The displays in today’s VR headsets are relatively simple output devices. The display itself does hardly any processing, it simply shows the data that is handed to it. And while that’s fine for things like TVs, monitors, and smartphones, there’s huge potential for improving the VR experience by making displays ‘smarter’ about not only what is being displayed but also the state of the observer. We’re exploring several methods of on-headset and even in-display processing to push the limits of VR.

Solving Vergence-Accommodation Disconnect
The first challenge for a VR display is the focus problem, which is technically called the ‘vergence-accommodation disconnect’. All of today’s VR and AR devices force you to focus about 1.5m away. That has two drawbacks:

  1. When you’re looking at a very distant or close up object in stereo VR, the point where your two eyes converge doesn’t match the point where they are focused (‘accommodated’). That disconnect creates discomfort and is one of the common complaints with modern VR.
  2. If you’re using augmented reality, then you are looking at points in the real world at real depths. The virtual imagery needs to match where you’re focusing or it will be too blurry to use. For example, you can’t read augmented map directions at 1.5m while you’re looking 20m into the distance while driving.

We created a prototype computational light field display allows you to focus at any depth by presenting light from multiple angles. This display represents an important break with the past because computation is occurring directly in the display. We’re not sending mere images: we’re sending complex data that the display converts into the right form for your eye. Those tiny grids of images that look a bit like a bug’s view of the world have to be specially rendered for the display, which incorporates custom optics—a microlens array—to present them in the right way so that they look like the natural world.

That first light field display was from 2013. Next week, at the ACM SIGGRAPH Asia 2018 conference, we’re presenting a new holographic display that uses lasers and intensive computation to create light fields out of interfering wavefronts of light. It is harder to visualize the workings here, but relies on the same underlying principles and can produce even better imagery.

We strongly believe that this kind of in-display computation is a key technology for the future. But light fields aren’t the only approach that we’ve taken for using computation to solve the focus problem. We’ve also created two forms of variable-focus, or ‘varifocal’ optics.

This display prototype projects the image using a laser onto a diffusing hologram. You look straight through the hologram and see its image as if it was in the distance when it reflects off a curved piece of glass:

We control the distance at which the image appears by moving either the hologram or the sunglass reflectors with tiny motors. We match the virtual object distance to the distance that you’re looking in the real world, so you can always focus perfectly naturally.

This approach requires two pieces of computation in the display: one tracks the user’s eye and the other computes the correct optics in order to render a dynamically pre-distorted image. As with most of our prototypes, the research version is much larger than what would become an eventual product. We use large components to facilitate research construction. These displays would look more like sunglasses when actually refined for real use.

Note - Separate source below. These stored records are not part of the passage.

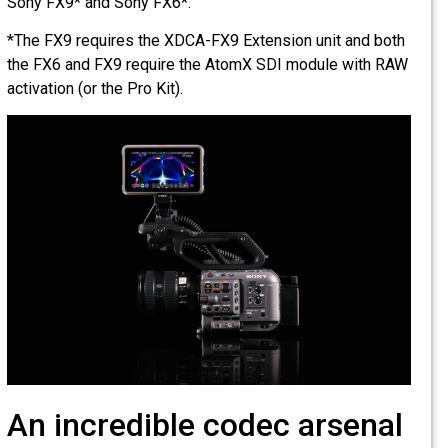
Sony FX9* and Sony FX6*.
*The FX9 requires the XDCA-FX9 Extension unit and both
the FX6 and FX9 require the AtomX SDI module with RAW
activation (or the Pro Kit).
An incredible codec arsenal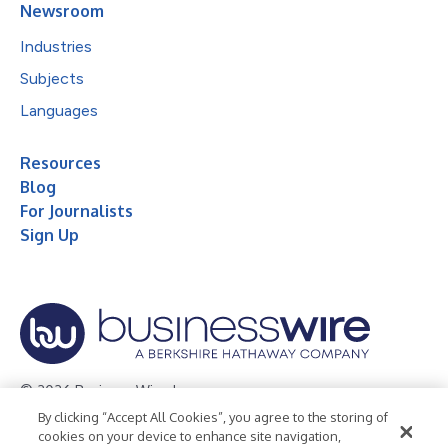
Newsroom
Industries
Subjects
Languages
Resources
Blog
For Journalists
Sign Up
© 2026 Business Wire, Inc.
By clicking “Accept All Cookies”, you agree to the storing of
Privacy Policy
Cookie Policy
Accessibility Statement
cookies on your device to enhance site navigation,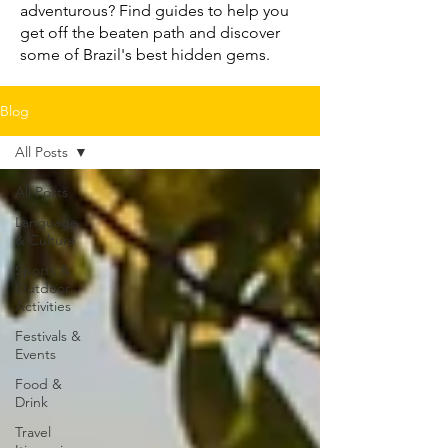
adventurous? Find guides to help you
get off the beaten path and discover
some of Brazil's best hidden gems.
Blog
All Posts
All Posts
Language
& Culture
Sports &
Outdoor
Activities
Festivals &
Events
Food &
Drink
Travel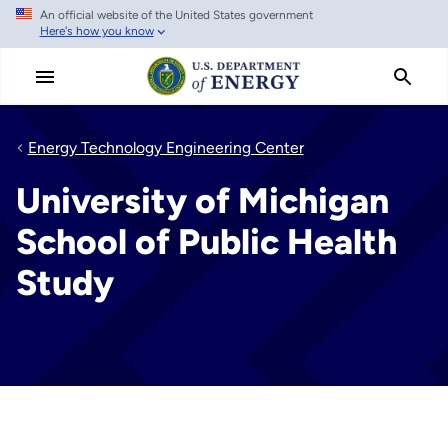
An official website of the United States government
Skip
Here's how you know
to
main
content
Energy Technology Engineering Center
University of Michigan
School of Public Health
Study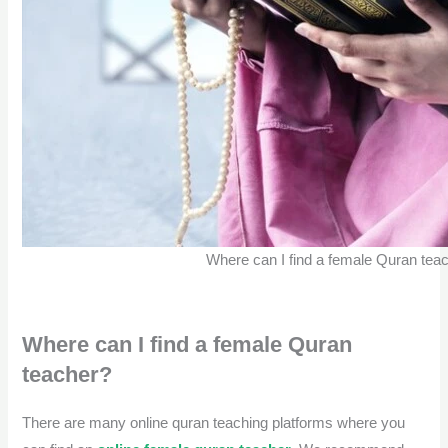
Where can I find a female Quran tea
Where can I find a female Quran
teacher?
There are many online quran teaching platforms
where you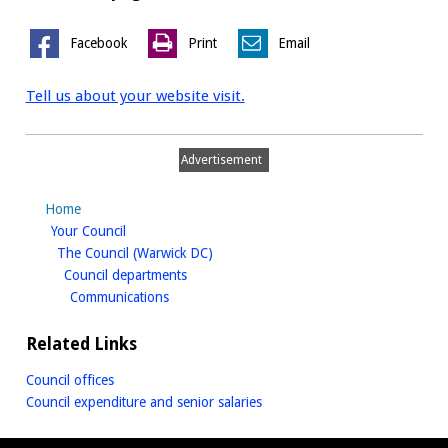
Facebook
Print
Email
Tell us about your website visit.
Advertisement
Home
homepage
Your Council
homepage
The Council (Warwick DC)
homepage
Council departments
homepage
Communications
Related Links
Council offices
Council expenditure and senior salaries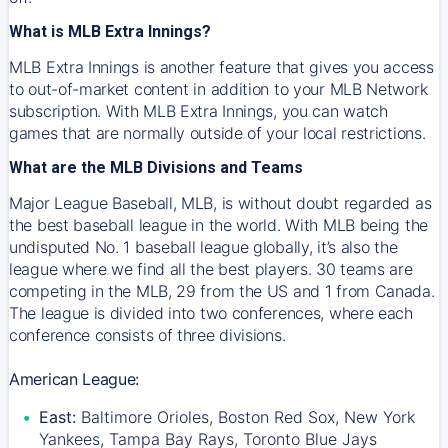
What is MLB Extra Innings?
MLB Extra Innings is another feature that gives you access
to out-of-market content in addition to your MLB Network
subscription. With MLB Extra Innings, you can watch
games that are normally outside of your local restrictions.
What are the MLB Divisions and Teams
Major League Baseball, MLB, is without doubt regarded as
the best baseball league in the world. With MLB being the
undisputed No. 1 baseball league globally, it’s also the
league where we find all the best players. 30 teams are
competing in the MLB, 29 from the US and 1 from Canada.
The league is divided into two conferences, where each
conference consists of three divisions.
American League:
East:
Baltimore Orioles, Boston Red Sox, New York
Yankees, Tampa Bay Rays, Toronto Blue Jays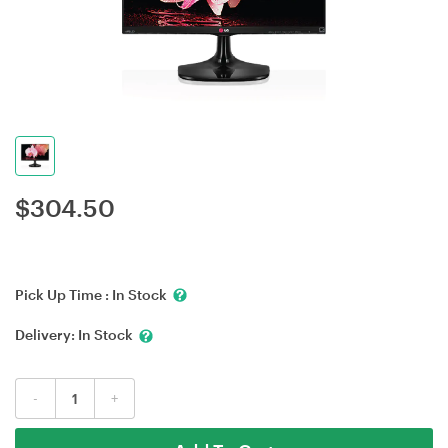
$
304.50
Pick Up Time :
In Stock
Delivery:
In Stock
-
+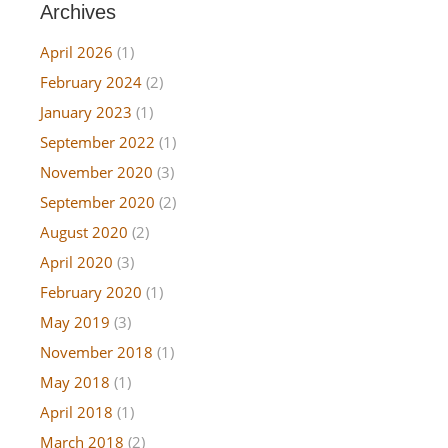
Archives
April 2026
(1)
February 2024
(2)
January 2023
(1)
September 2022
(1)
November 2020
(3)
September 2020
(2)
August 2020
(2)
April 2020
(3)
February 2020
(1)
May 2019
(3)
November 2018
(1)
May 2018
(1)
April 2018
(1)
March 2018
(2)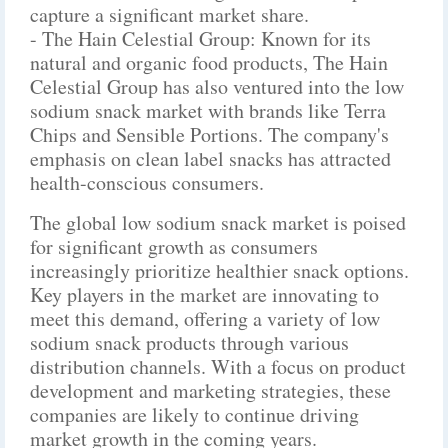
capture a significant market share.
- The Hain Celestial Group: Known for its
natural and organic food products, The Hain
Celestial Group has also ventured into the low
sodium snack market with brands like Terra
Chips and Sensible Portions. The company's
emphasis on clean label snacks has attracted
health-conscious consumers.
The global low sodium snack market is poised
for significant growth as consumers
increasingly prioritize healthier snack options.
Key players in the market are innovating to
meet this demand, offering a variety of low
sodium snack products through various
distribution channels. With a focus on product
development and marketing strategies, these
companies are likely to continue driving
market growth in the coming years.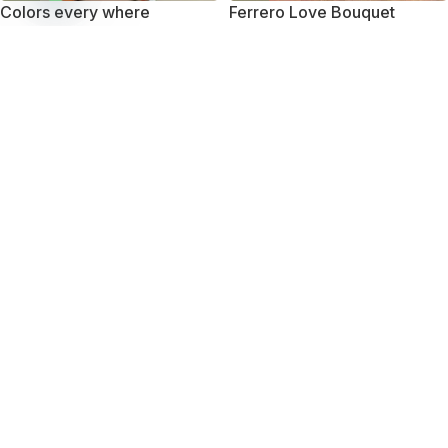
Colors every where
Ferrero Love Bouquet
Open
chaty
₨
10,750
₨
10,450
-27%
-20%
Mini Treat
Smile with Smilee
₨
7,950
₨
11,850
₨
10,950
₨
14,850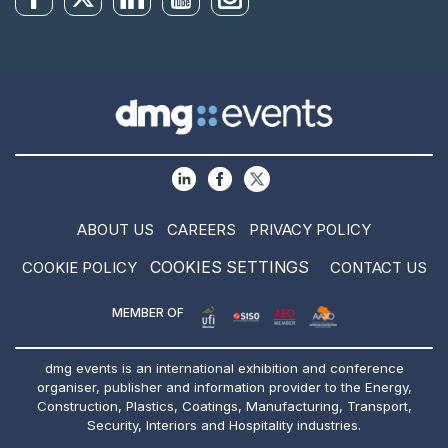
ABOUT US
CAREERS
PRIVACY POLICY
COOKIES SETTINGS
COOKIE POLICY
CONTACT US
MEMBER OF
dmg events is an international exhibition and conference
organiser, publisher and information provider to the Energy,
Construction, Plastics, Coatings, Manufacturing, Transport,
Security, Interiors and Hospitality industries.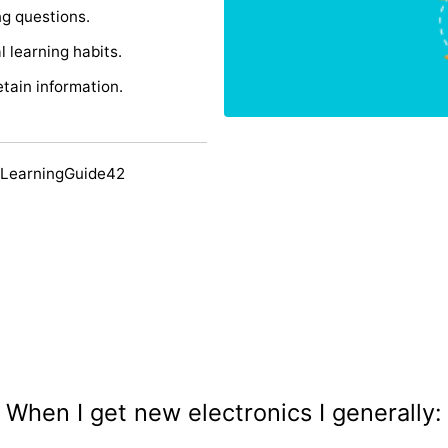
ng questions.
 learning habits.
etain information.
 LearningGuide42
When I get new electronics I generally: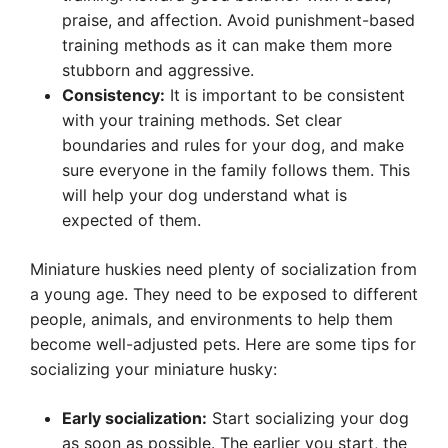
praise, and affection. Avoid punishment-based
training methods as it can make them more
stubborn and aggressive.
Consistency:
It is important to be consistent
with your training methods. Set clear
boundaries and rules for your dog, and make
sure everyone in the family follows them. This
will help your dog understand what is
expected of them.
Miniature huskies need plenty of socialization from
a young age. They need to be exposed to different
people, animals, and environments to help them
become well-adjusted pets. Here are some tips for
socializing your miniature husky:
Early socialization:
Start socializing your dog
as soon as possible. The earlier you start, the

Here’s another varifocal prototype, this one created in collaboration with researchers at the University of North Carolina, the Max Planck Institute, and Saarland University. This is a flexible lens membrane. We use computer-controlled pneumatics to bend the lens as you change your focus so that it is always correct.

Hybrid Cloud Rendering
We have a variety of new approaches for solving the VR latency challenge. One of them, in collaboration with Williams College, leverages the full spread of GPU technology. To reduce the delay in rendering, we want to move the GPU as close as possible to the display. Using a Tegra mobile GPU, we can even put the GPU right on your body. But a mobile GPU has less processing power than a desktop GPU, and we want better graphics for VR than today’s games… so we team the Tegra with a discrete GeForce GPU across a wireless connection, or even better, to a Tesla GPU in the cloud.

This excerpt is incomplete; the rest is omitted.